*Data to process:*
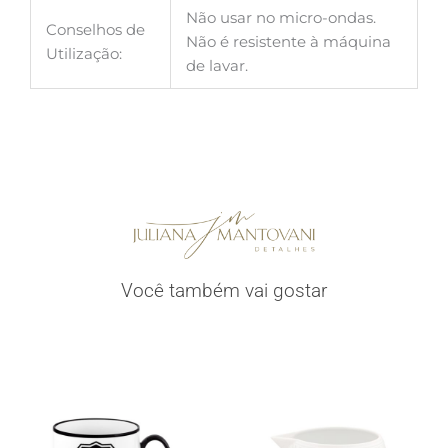
Não usar no micro-ondas.
Conselhos de
Não é resistente à máquina
Utilização:
de lavar.
Você também vai gostar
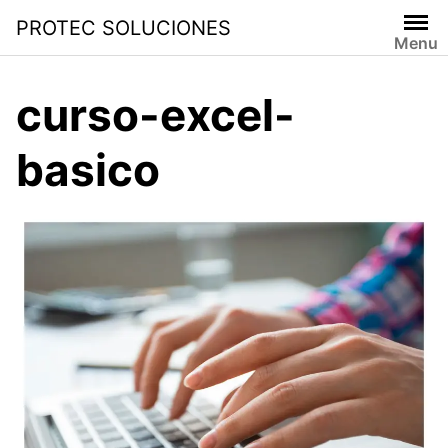
PROTEC SOLUCIONES
Menu
curso-excel-
basico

*Task objective:* Give back all the material exactly, with no pictures.

*Answer area:*
Não usar no micro-ondas.
Conselhos de
Não é resistente à máquina
Utilização:
de lavar.
Você também vai gostar
PROTEC SOLUCIONES
Menu
curso-excel-
basico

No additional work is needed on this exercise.